Les recriminations de la Direction.
La direction se plaint continuellement de ce que les ouvriers manquent d'esprit de coopération. Ils ne nettoient pas les machines et ne balaient pas par terre. Dans un seul département on compte 70 accidents par mois. Chaque mois, durant une demi-heure, se tient une conférence de sécurité, après le repas. A ces réunions la direction s'efforce de faire du bureau du Comité de sécurité, qui y est nommé, une réplique de l'appareil syndical et de la lui superposer. Les ouvriers sont invités à faire connaître au Comité de sécurité toutes leurs réclamations. Pour pousser les ouvriers à y participer, ils nomment trois ouvriers d'ateliers comme secrétaires du bureau. Le reste du comité est composé d'ingénieurs et de membres du personnel. Les débats des conférences de sécurité se déroulent sous l'égide de la direction. La parole est habituellemènt donnée à un contremaître dont l'intervention occupe la plus grande partie des trente minutes allouées. Les quelques minutes restantes sont attribuées aux interventions de l'ouvrier de base. Si un ouvrier ou deux soulèvent une question futile, on les écoute religieusement. Mais s'il arrive que les hommes soient d'humeur batailleuse et qu'ils se mettent à s'arracher la parole pour se plaindre d'une chose, d'une autre, puis d'une troisième et que la réunion échappe à tout contrôle, elle est immédiatement suspendue et les représentants de la direction se mettent à dire : " Aux machines, messieurs (5), nous avons du travail à faire. » Voici quelques réactions d'ouvriers prises sur le vif, lors de ces conférences :
1. « Oh ! mon pote, encore une demi-heure de repos. »

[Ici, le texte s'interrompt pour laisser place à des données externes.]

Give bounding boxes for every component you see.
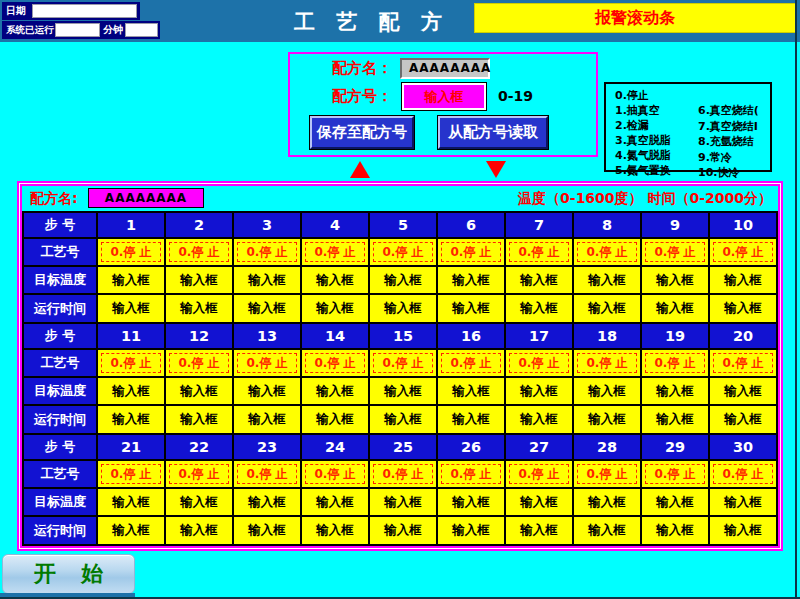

2. « En voilà des conférences de sécurité ! Tout ce qu'ils ont su faire c'est de gueuler après les portiers. »
3. Certains piquent un roupillon durant la séance.

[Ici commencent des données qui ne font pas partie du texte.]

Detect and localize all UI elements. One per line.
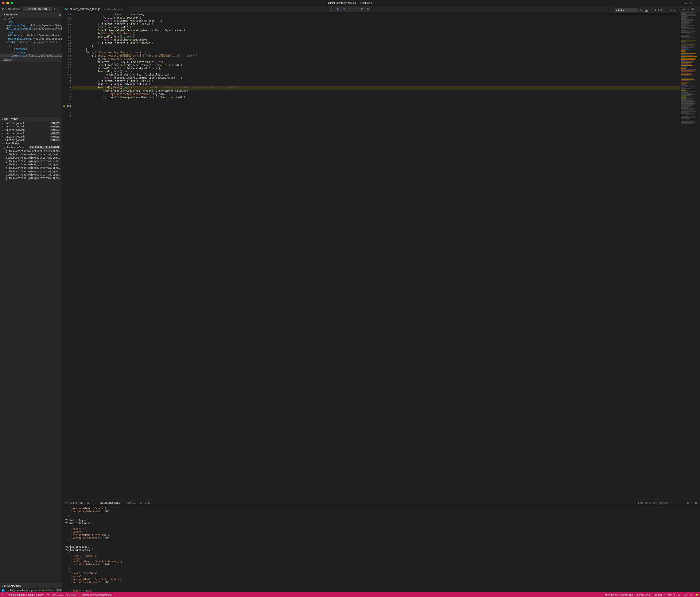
stack-frame[interactable]: github.com/onsi/ginkgo/internal/specrunn… (0, 173, 62, 176)
diff-icon[interactable]: ⇆ (682, 7, 684, 10)
problems-badge: 2 (79, 502, 83, 504)
stack-frame[interactable]: github.com/onsi/ginkgo/internal/leafnode… (0, 153, 62, 156)
chevron-down-icon[interactable]: ⌄ (49, 8, 50, 10)
callstack-header[interactable]: ⌄ CALL STACK (0, 117, 62, 121)
variable-row[interactable]: deleteClusterNWait: github.com/apecloud/… (0, 27, 62, 30)
thread-row[interactable]: ›runtime.goparkPAUSED (0, 132, 62, 135)
find-input[interactable] (615, 8, 638, 13)
minimize-window-button[interactable] (6, 2, 9, 4)
more-icon[interactable]: ⋯ (58, 8, 60, 10)
drag-handle-icon[interactable]: ⋮⋮ (330, 7, 334, 11)
thread-group[interactable]: ⌄github.com/apecloud/kubeblocks/c…PAUSED… (0, 145, 62, 149)
cursor-position[interactable]: Ln 998, Col 1 (636, 593, 650, 596)
errors-warnings[interactable]: ⊘ 0 ⚠ 2 (66, 593, 76, 596)
encoding[interactable]: UTF-8 (668, 593, 675, 596)
variables-header[interactable]: ⌄ VARIABLES ⊟ (0, 12, 62, 17)
stack-frame[interactable]: github.com/onsi/ginkgo/internal/specrunn… (0, 176, 62, 180)
variable-row[interactable]: ›key: (0, 30, 62, 34)
variable-row[interactable]: ›fetchedClusterG1: <*github.com/apecloud… (0, 37, 62, 41)
continue-icon[interactable]: ▷ (336, 7, 340, 11)
split-editor-icon[interactable]: ▯▯ (691, 7, 694, 10)
find-in-selection-icon[interactable]: ≡ (670, 9, 672, 12)
step-into-icon[interactable]: ↓ (348, 7, 352, 11)
start-debug-icon[interactable]: ▷ (25, 8, 26, 10)
customize-layout-icon[interactable]: ⋯ (695, 1, 698, 5)
variable-row[interactable]: ›ListMeta: (0, 51, 62, 54)
layout-panel-icon[interactable]: ▢ (679, 1, 683, 5)
tab-gitlens[interactable]: GITLENS (140, 502, 150, 504)
go-back-icon[interactable]: ↶ (678, 7, 680, 10)
breakpoints-header[interactable]: ⌄ BREAKPOINTS (0, 583, 62, 588)
go-version[interactable]: Go 1.19.2 (52, 593, 63, 596)
restart-icon[interactable]: ↻ (360, 7, 364, 11)
code-area[interactable]: Name: sts.Name, }, sts)).Should(Succeed(… (73, 12, 680, 500)
breakpoint-row[interactable]: cluster_controller_test.go controllers/d… (0, 588, 62, 592)
regex-toggle[interactable]: .* (650, 9, 653, 11)
find-widget[interactable]: › Aa ab .* 1 of 36 ↑ ↓ ≡ ✕ (609, 7, 677, 13)
variable-row[interactable]: ⌄ : (0, 44, 62, 47)
git-branch[interactable]: ᛘ feature/support_debug_envtest*+ (6, 593, 44, 596)
thread-row[interactable]: ›runtime.goparkPAUSED (0, 121, 62, 125)
close-window-button[interactable] (2, 2, 5, 4)
variable-row[interactable]: Items: nil <[]k8s.io/api/apps/v1.Statefu… (0, 54, 62, 57)
feedback-icon[interactable]: ☺ (690, 593, 693, 596)
code-editor[interactable]: 2928272625242322212019181716151413121110… (62, 12, 700, 500)
thread-row[interactable]: ›time.Sleep (0, 142, 62, 145)
tab-debug-console[interactable]: DEBUG CONSOLE (100, 502, 121, 504)
find-prev-icon[interactable]: ↑ (664, 9, 666, 12)
stack-frame[interactable]: github.com/onsi/ginkgo/internal/spec.(*S… (0, 163, 62, 166)
lang-mode[interactable]: Go (684, 593, 687, 596)
find-next-icon[interactable]: ↓ (667, 9, 668, 12)
more-icon[interactable]: ⋯ (696, 7, 698, 10)
layout-sidebar-icon[interactable]: ▭ (684, 1, 688, 5)
variable-row[interactable]: ›toCreate: <*github.com/apecloud/kubeblo… (0, 34, 62, 37)
whole-word-toggle[interactable]: ab (645, 9, 648, 11)
remote-indicator[interactable]: ⎘ (2, 593, 3, 596)
variable-row[interactable]: ›ctx: (0, 20, 62, 24)
tab-problems[interactable]: PROBLEMS 2 (65, 502, 83, 504)
breakpoint-checkbox[interactable] (2, 589, 4, 592)
eol[interactable]: LF (678, 593, 681, 596)
step-over-icon[interactable]: ↷ (342, 7, 346, 11)
notifications-icon[interactable]: 🔔 (695, 593, 698, 596)
thread-row[interactable]: ›runtime.goparkPAUSED (0, 128, 62, 132)
variable-row[interactable]: ›TypeMeta: (0, 47, 62, 51)
panel-filter[interactable] (638, 501, 680, 504)
thread-row[interactable]: ›runtime.goparkPAUSED (0, 135, 62, 138)
variables-scope-local[interactable]: ⌄Local (0, 17, 62, 20)
thread-row[interactable]: ›runtime.goparkPAUSED (0, 125, 62, 128)
stack-frame[interactable]: github.com/apecloud/kubeblocks/controlle… (0, 149, 62, 153)
debug-console-output[interactable]: "evaluateName": "stsList", "variablesRef… (62, 506, 700, 592)
collapse-panel-icon[interactable]: ⌃ (691, 501, 693, 504)
debug-target[interactable]: 🐞 debug envtest (kubeblocks) (79, 593, 112, 596)
collapse-icon[interactable]: ⊟ (59, 13, 61, 16)
editor-tab[interactable]: GO cluster_controller_test.go controller… (62, 6, 129, 12)
run-file-icon[interactable]: ▷ (687, 7, 689, 10)
maximize-window-button[interactable] (10, 2, 13, 4)
stack-frame[interactable]: github.com/onsi/ginkgo/internal/leafnode… (0, 160, 62, 163)
indent-setting[interactable]: Tab Size: 4 (653, 593, 665, 596)
thread-row[interactable]: ›runtime.goparkPAUSED (0, 138, 62, 142)
clear-console-icon[interactable]: ≡ (687, 501, 689, 504)
variable-row[interactable]: newClusterObj: github.com/apecloud/kubeb… (0, 24, 62, 27)
gear-icon[interactable]: ⚙ (54, 8, 56, 10)
tab-terminal[interactable]: TERMINAL (124, 502, 136, 504)
close-find-icon[interactable]: ✕ (673, 9, 675, 12)
match-case-toggle[interactable]: Aa (640, 9, 643, 11)
stack-frame[interactable]: github.com/onsi/ginkgo/internal/leafnode… (0, 156, 62, 160)
tab-output[interactable]: OUTPUT (87, 502, 97, 504)
stack-frame[interactable]: github.com/onsi/ginkgo/internal/specrunn… (0, 170, 62, 173)
stack-frame[interactable]: github.com/onsi/ginkgo/internal/spec.(*S… (0, 166, 62, 170)
sync-icon[interactable]: ⟳ (47, 593, 49, 596)
close-panel-icon[interactable]: ✕ (695, 501, 697, 504)
stop-icon[interactable]: ⎋ (366, 7, 370, 11)
layout-grid-icon[interactable]: ⊞ (690, 1, 693, 5)
git-blame[interactable]: ◆ heng4fun, 3 weeks ago (605, 593, 633, 596)
variable-row[interactable]: ⌄stsList: <*k8s.io/api/apps/v1.StatefulS… (0, 41, 62, 44)
watch-header[interactable]: ⌄ WATCH (0, 57, 62, 62)
panel-filter-input[interactable] (638, 501, 680, 504)
minimap[interactable] (680, 12, 700, 500)
debug-config-dropdown[interactable]: ▷ debug envtest ⌄ (23, 7, 52, 11)
expand-replace-icon[interactable]: › (610, 9, 613, 12)
step-out-icon[interactable]: ↑ (354, 7, 358, 11)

4. Tout ce que les contremaîtres et superintendants savent dire : « Les hommes sont négligeants et ne coopèrent pas avec le comité de sécurité. »

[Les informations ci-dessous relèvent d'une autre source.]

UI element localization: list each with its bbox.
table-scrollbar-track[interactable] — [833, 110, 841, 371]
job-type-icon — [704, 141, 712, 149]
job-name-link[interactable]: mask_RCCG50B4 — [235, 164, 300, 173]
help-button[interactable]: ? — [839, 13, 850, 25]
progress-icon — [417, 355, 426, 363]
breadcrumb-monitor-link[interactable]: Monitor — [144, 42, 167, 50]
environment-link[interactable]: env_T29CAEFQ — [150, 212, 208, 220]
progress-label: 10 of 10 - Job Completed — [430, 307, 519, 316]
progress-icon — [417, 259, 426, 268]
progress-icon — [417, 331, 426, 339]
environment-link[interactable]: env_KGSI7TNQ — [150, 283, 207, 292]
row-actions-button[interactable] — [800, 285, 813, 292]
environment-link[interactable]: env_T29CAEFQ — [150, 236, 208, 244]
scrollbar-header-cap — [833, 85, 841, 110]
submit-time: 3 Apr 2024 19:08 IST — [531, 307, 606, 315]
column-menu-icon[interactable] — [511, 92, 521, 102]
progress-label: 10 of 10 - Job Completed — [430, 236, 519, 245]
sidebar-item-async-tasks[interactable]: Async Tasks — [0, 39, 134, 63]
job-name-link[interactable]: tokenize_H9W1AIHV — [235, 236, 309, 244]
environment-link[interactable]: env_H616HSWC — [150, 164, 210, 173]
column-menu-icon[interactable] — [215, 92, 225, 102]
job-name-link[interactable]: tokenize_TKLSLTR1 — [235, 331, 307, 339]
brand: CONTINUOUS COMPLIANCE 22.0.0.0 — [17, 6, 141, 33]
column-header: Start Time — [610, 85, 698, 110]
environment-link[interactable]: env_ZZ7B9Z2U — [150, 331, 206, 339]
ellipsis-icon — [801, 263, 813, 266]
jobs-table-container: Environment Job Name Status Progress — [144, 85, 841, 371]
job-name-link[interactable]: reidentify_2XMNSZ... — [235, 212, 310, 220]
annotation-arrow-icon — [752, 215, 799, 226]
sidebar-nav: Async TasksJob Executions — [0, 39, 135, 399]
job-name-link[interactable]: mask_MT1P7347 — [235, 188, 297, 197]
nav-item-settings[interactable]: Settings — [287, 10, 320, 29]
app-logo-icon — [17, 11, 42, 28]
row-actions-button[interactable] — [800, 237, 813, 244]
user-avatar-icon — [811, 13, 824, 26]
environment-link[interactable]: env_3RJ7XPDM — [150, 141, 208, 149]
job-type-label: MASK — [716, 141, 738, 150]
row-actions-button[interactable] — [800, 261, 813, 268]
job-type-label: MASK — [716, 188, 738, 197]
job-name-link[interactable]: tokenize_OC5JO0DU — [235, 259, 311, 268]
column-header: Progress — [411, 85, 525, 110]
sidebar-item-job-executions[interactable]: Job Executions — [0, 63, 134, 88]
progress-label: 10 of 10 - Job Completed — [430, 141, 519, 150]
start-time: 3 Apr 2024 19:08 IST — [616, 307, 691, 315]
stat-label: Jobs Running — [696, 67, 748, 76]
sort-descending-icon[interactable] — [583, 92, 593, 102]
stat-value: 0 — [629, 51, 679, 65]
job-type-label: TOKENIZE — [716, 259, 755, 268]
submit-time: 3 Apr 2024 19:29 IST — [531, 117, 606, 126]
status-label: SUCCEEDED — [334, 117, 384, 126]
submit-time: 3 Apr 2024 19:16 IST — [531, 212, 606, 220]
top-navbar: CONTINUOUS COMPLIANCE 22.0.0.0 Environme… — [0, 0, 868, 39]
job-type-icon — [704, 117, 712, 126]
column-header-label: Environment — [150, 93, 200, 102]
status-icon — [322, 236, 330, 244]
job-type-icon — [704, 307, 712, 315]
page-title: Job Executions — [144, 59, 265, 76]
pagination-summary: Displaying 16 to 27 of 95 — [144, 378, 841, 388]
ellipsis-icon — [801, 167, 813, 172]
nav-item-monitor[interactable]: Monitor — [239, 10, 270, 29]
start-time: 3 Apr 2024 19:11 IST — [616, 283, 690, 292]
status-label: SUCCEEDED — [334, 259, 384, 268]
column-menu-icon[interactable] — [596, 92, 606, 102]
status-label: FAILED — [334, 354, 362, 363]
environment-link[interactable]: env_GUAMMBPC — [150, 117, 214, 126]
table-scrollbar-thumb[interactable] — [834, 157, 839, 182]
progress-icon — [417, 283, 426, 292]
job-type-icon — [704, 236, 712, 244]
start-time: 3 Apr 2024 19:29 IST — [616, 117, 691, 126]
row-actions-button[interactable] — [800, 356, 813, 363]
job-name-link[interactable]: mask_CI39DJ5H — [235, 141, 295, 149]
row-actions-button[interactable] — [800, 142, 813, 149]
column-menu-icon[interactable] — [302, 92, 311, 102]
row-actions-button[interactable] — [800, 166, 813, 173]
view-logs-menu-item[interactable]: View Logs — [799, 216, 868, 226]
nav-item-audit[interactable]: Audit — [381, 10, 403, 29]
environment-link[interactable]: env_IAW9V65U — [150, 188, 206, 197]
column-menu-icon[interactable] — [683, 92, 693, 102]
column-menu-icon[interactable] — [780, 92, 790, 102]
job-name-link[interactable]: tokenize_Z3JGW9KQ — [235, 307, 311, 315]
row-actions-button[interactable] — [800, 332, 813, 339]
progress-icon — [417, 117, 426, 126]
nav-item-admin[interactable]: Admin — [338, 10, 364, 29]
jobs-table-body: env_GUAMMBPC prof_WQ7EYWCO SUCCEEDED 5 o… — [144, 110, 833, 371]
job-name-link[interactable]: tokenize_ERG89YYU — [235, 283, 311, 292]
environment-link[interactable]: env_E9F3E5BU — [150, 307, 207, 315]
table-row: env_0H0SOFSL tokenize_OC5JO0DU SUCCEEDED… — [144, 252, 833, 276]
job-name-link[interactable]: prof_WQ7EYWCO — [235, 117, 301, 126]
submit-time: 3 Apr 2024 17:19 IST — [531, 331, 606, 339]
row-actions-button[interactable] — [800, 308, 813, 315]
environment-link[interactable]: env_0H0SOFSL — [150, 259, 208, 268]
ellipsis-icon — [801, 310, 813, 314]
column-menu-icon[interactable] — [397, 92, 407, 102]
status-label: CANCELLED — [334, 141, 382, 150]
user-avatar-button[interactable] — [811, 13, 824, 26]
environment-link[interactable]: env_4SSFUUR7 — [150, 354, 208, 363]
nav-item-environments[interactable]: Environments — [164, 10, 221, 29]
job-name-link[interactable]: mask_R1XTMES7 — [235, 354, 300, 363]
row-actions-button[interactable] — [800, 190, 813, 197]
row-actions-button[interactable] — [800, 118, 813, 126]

5. On vous dit de dormir suffisamment, de ne pas boire et de manger le genre de nourriture qui convient.
6. Les hommes ricanent parfois.
7 La compagnie maintient qu'elle fait tout ce qui est en son pouvoir pour aider les ouvriers. Lors d'une réunion, la compagnie fit la déclaration suivante : « Nous avons maintenant embauché suffisamment de manœuvres pour que l'usine soit propre, à vous de faire. votre part de sacrifices .. » Peu de temps après, la moitié des manœuvres étaient licenciés. Les ouvriers ont l'impression que la compagnie ne s'y reconnaît pas dans ses propres décisions d'une semaine à l'autre.